▶ Task material:
________________
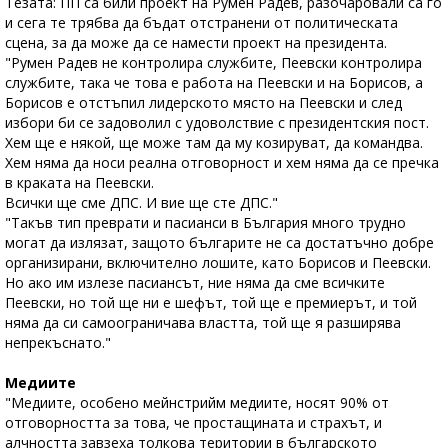
Тезата: ПП са били проект на Румен Радев, разочаровали са го
и сега те трябва да бъдат отстранени от политическата
сцена, за да може да се намести проект на президента.
"Румен Радев не контролира службите, Пеевски контролира
службите, така че това е работа на Пеевски и на Борисов, а
Борисов е отстъпил лидерското място на Пеевски и след
избори би се задоволил с удоволствие с президентския пост.
Хем ще е някой, ще може там да му козируват, да командва.
Хем няма да носи реална отговорност и хем няма да се пречка
в краката на Пеевски.
Всички ще сме ДПС. И вие ще сте ДПС."
"Такъв тип преврати и пасианси в България много трудно
могат да излязат, защото българите не са достатъчно добре
организирани, включително лошите, като Борисов и Пеевски.
Но ако им излезе пасиансът, ние няма да сме всичките
Пеевски, но той ще ни е шефът, той ще е премиерът, и той
няма да си самоограничава властта, той ще я разширява
непрекъснато."
Медиите
"Медиите, особено мейнстрийм медиите, носят 90% от
отговорността за това, че простащината и страхът, и
алчността завзеха толкова територии в българското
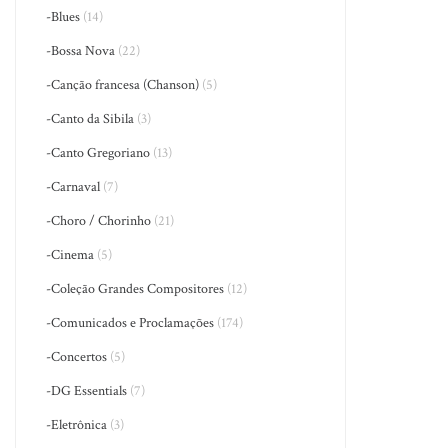
-Blues
(14)
-Bossa Nova
(22)
-Canção francesa (Chanson)
(5)
-Canto da Sibila
(3)
-Canto Gregoriano
(13)
-Carnaval
(7)
-Choro / Chorinho
(21)
-Cinema
(5)
-Coleção Grandes Compositores
(12)
-Comunicados e Proclamações
(174)
-Concertos
(5)
-DG Essentials
(7)
-Eletrônica
(3)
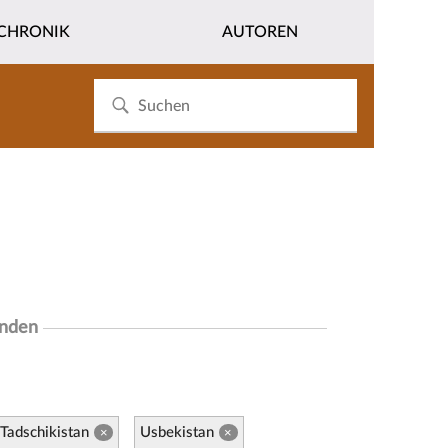
CHRONIK
AUTOREN
unden
Tadschikistan
Usbekistan
×
×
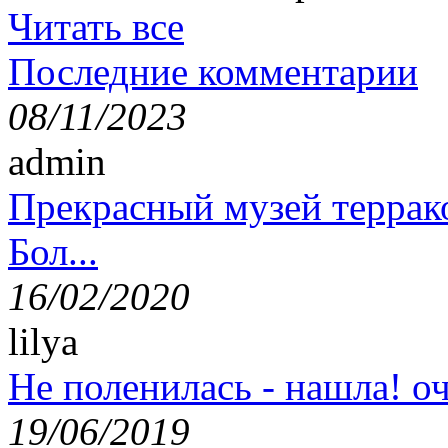
Читать все
Последние комментарии
08/11/2023
admin
Прекрасный музей террак
Бол...
16/02/2020
lilya
Не поленилась - нашла! оч
19/06/2019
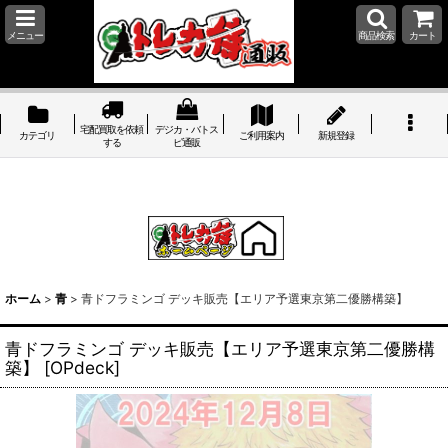
メニュー
商品検索
カート
宅配買取を依頼
デジカ・バトス
カテゴリ
ご利用案内
新規登録
する
ピ通販
ホーム
>
青
>
青ドフラミンゴ デッキ販売【エリア予選東京第二優勝構築】
青ドフラミンゴ デッキ販売【エリア予選東京第二優勝構
築】
[
OPdeck
]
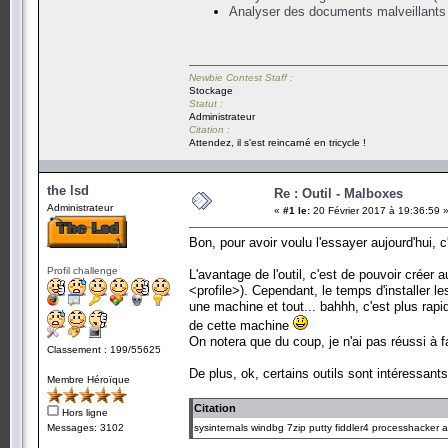
Analyser des documents malveillants
Newbie Contest Staff :
Stockage
Statut :
Administrateur
Citation :
Attendez, il s'est reincarné en tricycle !
the lsd
Re : Outil - Malboxes
Administrateur
«
#1 le:
20 Février 2017 à 19:36:59 
Bon, pour avoir voulu l'essayer aujourd'hui, c
Profil challenge
L'avantage de l'outil, c'est de pouvoir crée
<profile>). Cependant, le temps d'installer 
une machine et tout... bahhh, c'est plus rapi
de cette machine
On notera que du coup, je n'ai pas réussi à fa
Classement : 199/55625
De plus, ok, certains outils sont intéressant
Membre Héroïque
Citation
Hors ligne
Messages: 3102
sysinternals windbg 7zip putty fiddler4 processhacker 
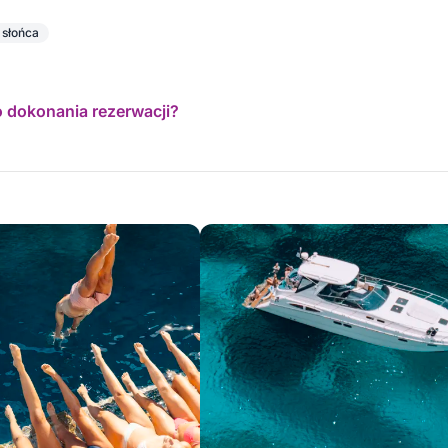
 słońca
o dokonania rezerwacji?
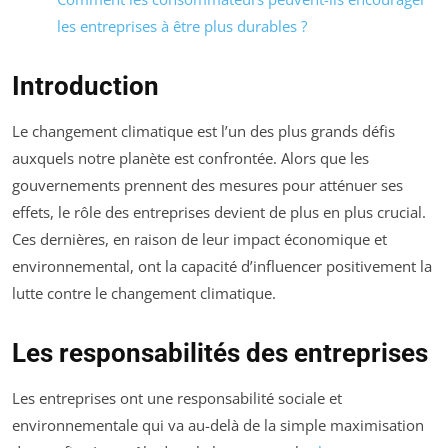
les entreprises à être plus durables ?
Introduction
Le changement climatique est l’un des plus grands défis
auxquels notre planète est confrontée. Alors que les
gouvernements prennent des mesures pour atténuer ses
effets, le rôle des entreprises devient de plus en plus crucial.
Ces dernières, en raison de leur impact économique et
environnemental, ont la capacité d’influencer positivement la
lutte contre le changement climatique.
Les responsabilités des entreprises
Les entreprises ont une responsabilité sociale et
environnementale qui va au-delà de la simple maximisation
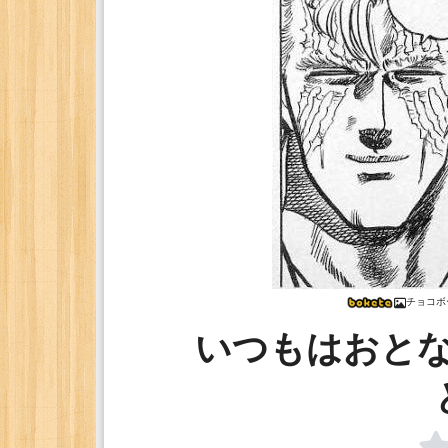
チョコボ
いつもはおと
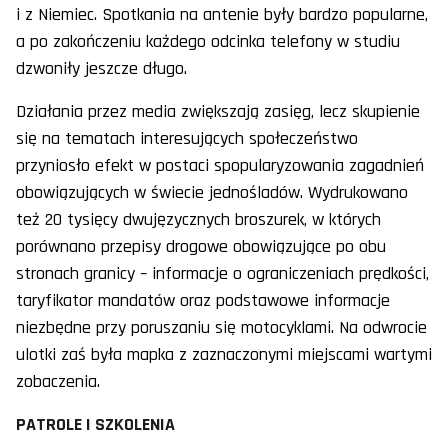
i z Niemiec. Spotkania na antenie były bardzo popularne,
a po zakończeniu każdego odcinka telefony w studiu
dzwoniły jeszcze długo.
Działania przez media zwiększają zasięg, lecz skupienie
się na tematach interesujących społeczeństwo
przyniosło efekt w postaci spopularyzowania zagadnień
obowiązujących w świecie jednośladów. Wydrukowano
też 20 tysięcy dwujęzycznych broszurek, w których
porównano przepisy drogowe obowiązujące po obu
stronach granicy – informacje o ograniczeniach prędkości,
taryfikator mandatów oraz podstawowe informacje
niezbędne przy poruszaniu się motocyklami. Na odwrocie
ulotki zaś była mapka z zaznaczonymi miejscami wartymi
zobaczenia.
PATROLE I SZKOLENIA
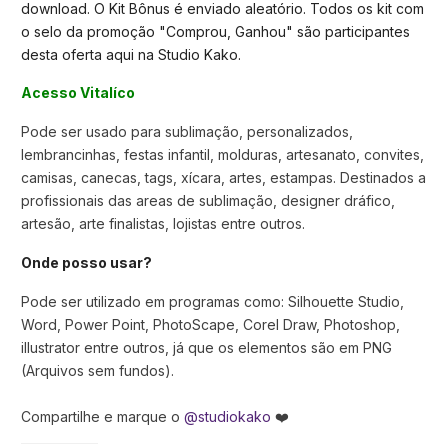
download. O Kit Bônus é enviado aleatório. Todos os kit com
o selo da promoção "Comprou, Ganhou" são participantes
desta oferta aqui na Studio Kako.
Acesso Vitalíco
Pode ser usado para sublimação, personalizados,
lembrancinhas, festas infantil, molduras, artesanato, convites,
camisas, canecas, tags, xícara, artes, estampas. Destinados a
profissionais das areas de sublimação, designer dráfico,
artesão, arte finalistas, lojistas entre outros.
Onde posso usar?
Pode ser utilizado em programas como: Silhouette Studio,
Word, Power Point, PhotoScape, Corel Draw, Photoshop,
illustrator entre outros, já que os elementos são em PNG
(Arquivos sem fundos).
Compartilhe e marque o
@studiokako
❤️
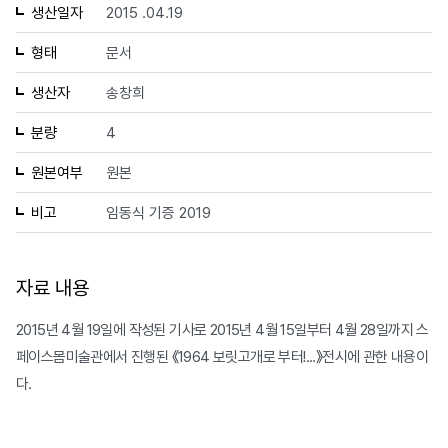
생산일자
2015 .04.19
형태
문서
생산자
송창희
분량
4
원본여부
원본
비고
임동식 기증 2019
자료 내용
2015년 4월 19일에 작성된 기사로 2015년 4월 15일부터 4월 28일까지 스
페이스몸미술관에서 진행된 《1964 보릿고개로 부터!...》전시에 관한 내용이
다.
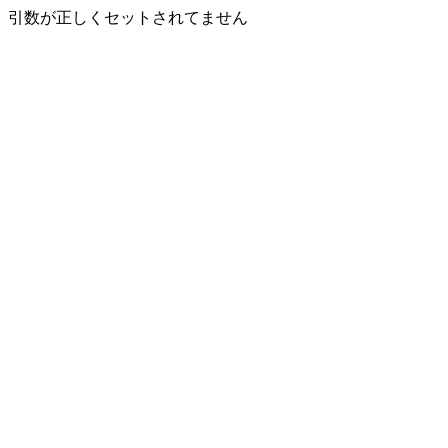
引数が正しくセットされてません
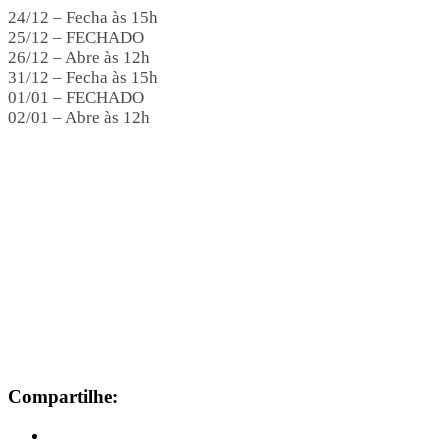
24/12 – Fecha às 15h
25/12 – FECHADO
26/12 – Abre às 12h
31/12 – Fecha às 15h
01/01 – FECHADO
02/01 – Abre às 12h
Compartilhe:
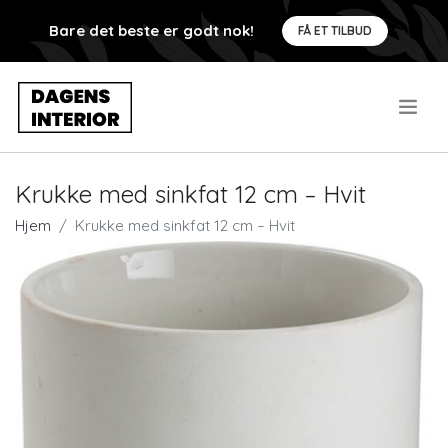
Bare det beste er godt nok!
FÅ ET TILBUD
.
Krukke med sinkfat 12 cm – Hvit
Hjem
Krukke med sinkfat 12 cm – Hvit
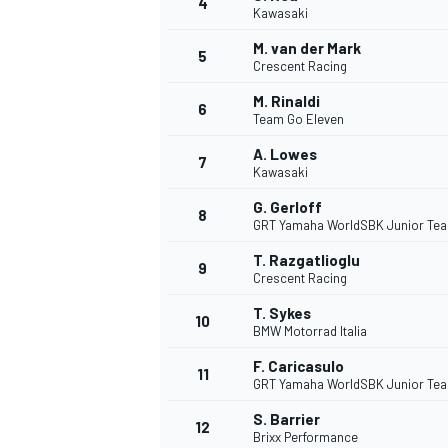
4
Kawasaki
M. van der Mark
5
Crescent Racing
M. Rinaldi
6
Team Go Eleven
A. Lowes
7
Kawasaki
G. Gerloff
8
GRT Yamaha WorldSBK Junior Te
T. Razgatlioglu
9
Crescent Racing
T. Sykes
10
BMW Motorrad Italia
F. Caricasulo
11
GRT Yamaha WorldSBK Junior Te
S. Barrier
12
Brixx Performance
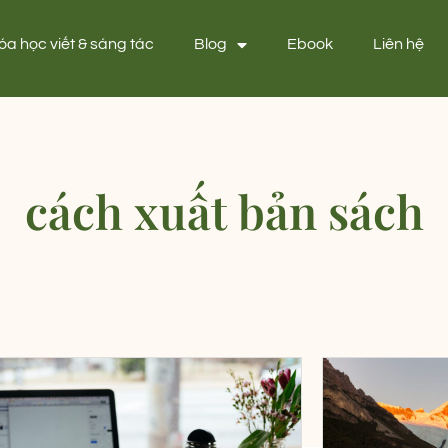
óa học viết & sáng tác
Blog
Ebook
Liên hệ
cách xuất bản sách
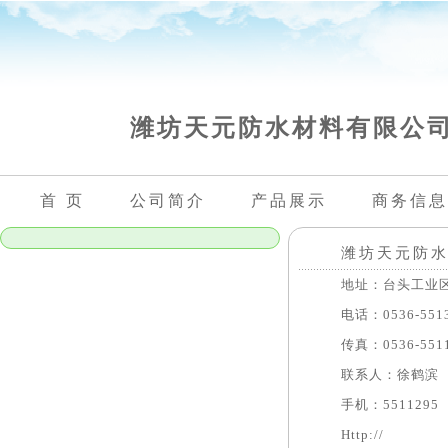
潍坊天元防水材料有限公
首 页
公司简介
产品展示
商务信息
潍坊天元防
地址：台头工业
电话：0536-5513
传真：0536-5511
联系人：徐鹤滨
手机：5511295
Http://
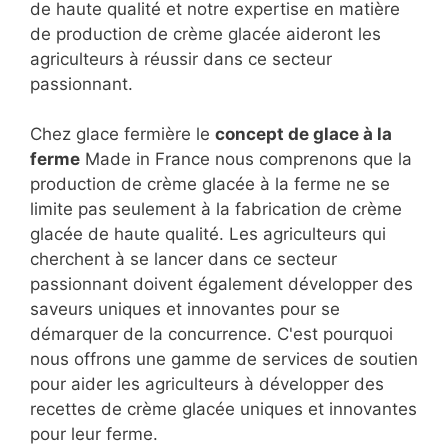
de haute qualité et notre expertise en matière
de production de crème glacée aideront les
agriculteurs à réussir dans ce secteur
passionnant.
Chez glace fermière le
concept de glace à la
ferme
Made in France nous comprenons que la
production de crème glacée à la ferme ne se
limite pas seulement à la fabrication de crème
glacée de haute qualité. Les agriculteurs qui
cherchent à se lancer dans ce secteur
passionnant doivent également développer des
saveurs uniques et innovantes pour se
démarquer de la concurrence. C'est pourquoi
nous offrons une gamme de services de soutien
pour aider les agriculteurs à développer des
recettes de crème glacée uniques et innovantes
pour leur ferme.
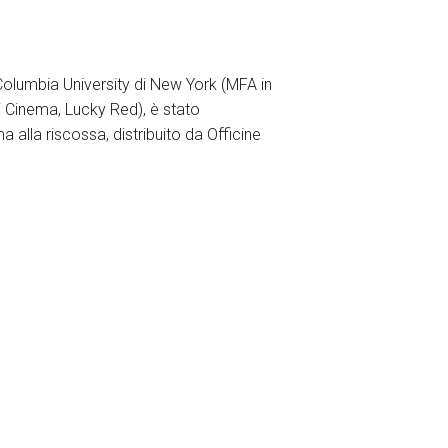
Columbia University di New York (MFA in
Rai Cinema, Lucky Red), è stato
alla riscossa, distribuito da Officine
________________
▶ Exercise: The task requires restating verbatim the lines from the one that holds "saveurs uniques et innovantes pour se" through the end of the listing, both ends counted, and no pictures.

▶ Exercise answer:
saveurs uniques et innovantes pour se
démarquer de la concurrence. C'est pourquoi
nous offrons une gamme de services de soutien
pour aider les agriculteurs à développer des
recettes de crème glacée uniques et innovantes
pour leur ferme.
Columbia University di New York (MFA in
Rai Cinema, Lucky Red), è stato
alla riscossa, distribuito da Officine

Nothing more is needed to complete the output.